01/05/2012 09:08 am ET Updated Mar 06, 2012

Naama Is Everyone

Israeli and world Jewish leaders are tripping over themselves to describe their horror at the brutalization of Naama. Naama is an eight-year-old Israeli girl from an observant Jewish family. She was spit on and called a prostitute by a group of Orthodox Jewish men as she walked to school. These men, it seems, believed her modest dress was not modest enough. Days of this traumatic humiliation made little Naama petrified for her life.

Outrage is the proper response. Prime Minister Netanyahu rightfully declared: "In a Western, liberal democracy the public realm is safe for men and women both, and neither harassment or discrimination has any place there." Similar outcries have been heard from President Shimon Peres, and other senior leaders. Commentators, such as David Harris of the American Jewish Committee, are repulsed by members of the religious right taking the law into their own hands.

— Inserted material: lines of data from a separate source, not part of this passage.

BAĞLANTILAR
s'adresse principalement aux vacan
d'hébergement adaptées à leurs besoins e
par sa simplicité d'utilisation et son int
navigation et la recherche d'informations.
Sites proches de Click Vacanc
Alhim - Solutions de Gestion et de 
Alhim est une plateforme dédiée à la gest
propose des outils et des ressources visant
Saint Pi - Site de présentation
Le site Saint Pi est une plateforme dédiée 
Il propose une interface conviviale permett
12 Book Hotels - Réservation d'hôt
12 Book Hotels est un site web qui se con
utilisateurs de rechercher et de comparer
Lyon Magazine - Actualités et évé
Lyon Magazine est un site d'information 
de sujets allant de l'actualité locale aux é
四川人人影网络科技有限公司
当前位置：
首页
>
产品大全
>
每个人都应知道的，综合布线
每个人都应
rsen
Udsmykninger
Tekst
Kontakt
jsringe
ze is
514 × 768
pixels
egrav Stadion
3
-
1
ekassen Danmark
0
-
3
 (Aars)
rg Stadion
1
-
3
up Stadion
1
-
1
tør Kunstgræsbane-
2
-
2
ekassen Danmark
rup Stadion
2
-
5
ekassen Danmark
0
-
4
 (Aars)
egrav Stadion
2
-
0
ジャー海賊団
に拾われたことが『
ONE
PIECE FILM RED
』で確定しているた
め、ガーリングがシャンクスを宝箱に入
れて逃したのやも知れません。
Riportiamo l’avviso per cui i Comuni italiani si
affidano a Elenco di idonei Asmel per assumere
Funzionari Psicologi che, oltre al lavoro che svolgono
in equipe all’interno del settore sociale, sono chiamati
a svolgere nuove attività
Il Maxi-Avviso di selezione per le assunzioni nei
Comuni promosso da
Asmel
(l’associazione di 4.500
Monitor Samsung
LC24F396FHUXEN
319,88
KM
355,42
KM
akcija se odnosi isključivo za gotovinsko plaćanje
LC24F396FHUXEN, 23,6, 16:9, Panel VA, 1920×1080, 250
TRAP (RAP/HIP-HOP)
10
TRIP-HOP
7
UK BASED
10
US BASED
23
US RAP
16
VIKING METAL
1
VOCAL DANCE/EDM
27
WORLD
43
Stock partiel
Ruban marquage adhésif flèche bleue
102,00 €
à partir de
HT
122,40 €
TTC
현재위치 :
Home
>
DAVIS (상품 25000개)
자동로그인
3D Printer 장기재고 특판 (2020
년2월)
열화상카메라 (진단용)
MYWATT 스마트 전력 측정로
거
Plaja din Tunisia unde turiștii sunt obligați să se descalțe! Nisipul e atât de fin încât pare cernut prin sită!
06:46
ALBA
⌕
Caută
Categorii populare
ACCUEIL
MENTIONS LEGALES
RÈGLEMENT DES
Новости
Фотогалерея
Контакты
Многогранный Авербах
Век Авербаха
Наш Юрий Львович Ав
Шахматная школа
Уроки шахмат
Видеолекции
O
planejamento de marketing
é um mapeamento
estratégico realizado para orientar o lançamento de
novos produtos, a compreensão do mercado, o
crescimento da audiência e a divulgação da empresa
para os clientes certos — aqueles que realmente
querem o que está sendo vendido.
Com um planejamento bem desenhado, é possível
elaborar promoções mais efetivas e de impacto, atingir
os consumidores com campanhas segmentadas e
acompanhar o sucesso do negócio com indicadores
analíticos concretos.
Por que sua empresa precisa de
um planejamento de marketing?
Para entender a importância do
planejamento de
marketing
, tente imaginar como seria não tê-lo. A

But what about the Naamas in the West Bank? Hardly a day passes when Palestinian kids are not attacked with rocks or worse by extremist Jewish settlers on the occupied West Bank. When upset by Israel's (decidedly tepid) efforts to restrain settlement growth, militant settlers burn down Palestinian fields, and worse. In Hebron, a twelve-year-old Arab boy was blinded by a vial of acid thrown from the Jewish settlement sitting atop the Arab market. Even worse than base violence is the treatment of Palestinian teenagers who are arrested -- they can often be jailed for up to a year with no charges filed. Further, human rights organizations in Israel tell us that prisoners who disappear into the vast Israeli detention system are neither informed of the charges against them nor told how long they will be detained. Their families scramble to discover the fate of their loved ones.

My heart breaks for Naama, but also for the hundreds of thousands of Arab children imprisoned in the West Bank and Gaza. These children are born into lives of hopelessness and desperation. Denied freedom of movement, proper education and medical care, they suffer not from a frightening incident, but from lives stunted by an imbroglio not of their creation; citizens of nowhere.

The Israeli government does little to stop the harassment of Palestinians by the Jewish settlers. Israeli leaders turn away as Arab kids are stoned, yet erupt in pious platitudes when Jewish children are humiliated. When will Israeli and American Jewish leaders see that all these events are connected? Societies that imprison their neighbors inevitably become more chauvinistic and less democratic. Occupying the land of 4 million Palestinians for over forty years predictably empowers Israel's least democratic elements. There is a clear link between the stifling of Arab voices in Israel's democratic institutions and the oppressions of other elements of its society -- in this case, women. Because the Israeli government traditionally has not included Arab parties in its governing coalitions, it must rely on ultra-orthodox parties that use their place in government to oppress women in the public square. Not only are government policies then subject to the whims of parties like Shas, but the government then also subsidizes ultra-orthodox housing within the green line, thus building an ultra-orthodox stake in the occupation.

The subjugation of Palestinians and the intolerance of ultra-orthodox Jews are not disparate phenomena. Demanding that women sit in the back of buses is tied to diminishing human rights in the West Bank. If Israel does not extend its promise of equal citizenship to the non-Jews under its domain (as is the current trend), it will betray that promise of equality to its Jewish citizens as well. It is good that we feel Naama's pain, but we must feel the pain of all those oppressed in this troubled land. If we do not, Israel will never be a place where its citizens can claim to be truly moral -- or claim to be secure. Israel expresses concern about efforts to de-legitimatize it in world opinion; it must be careful not to validate this effort.

In the words of Ernest Hemmingway: "Ask not for whom the bell tolls, it tolls for thee."